### Data to examine
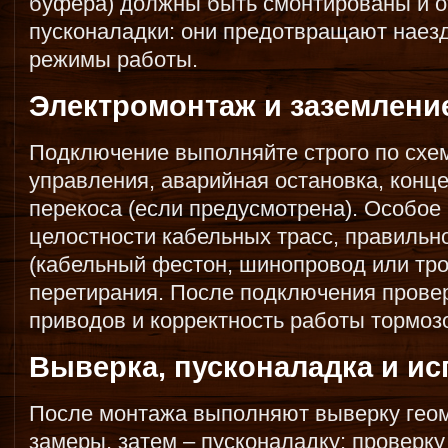
буфера) должны быть смонтированы и о
пусконаладки: они предотвращают наез
режимы работы.
Электромонтаж и заземлени
Подключение выполняйте строго по схем
управления, аварийная остановка, конце
перекоса (если предусмотрена). Особое
целостности кабельных трасс, правильн
(кабельный фестон, шинопровод или тро
перетирания. После подключения прове
приводов и корректность работы тормоз
Выверка, пусконаладка и и
После монтажа выполняют выверку геом
замеры, затем – пусконаладку: проверку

### Aim of the exercise
Show every line in the listing above that carries the word "После".

### Response to this task
перетирания. После подключения прове
После монтажа выполняют выверку геом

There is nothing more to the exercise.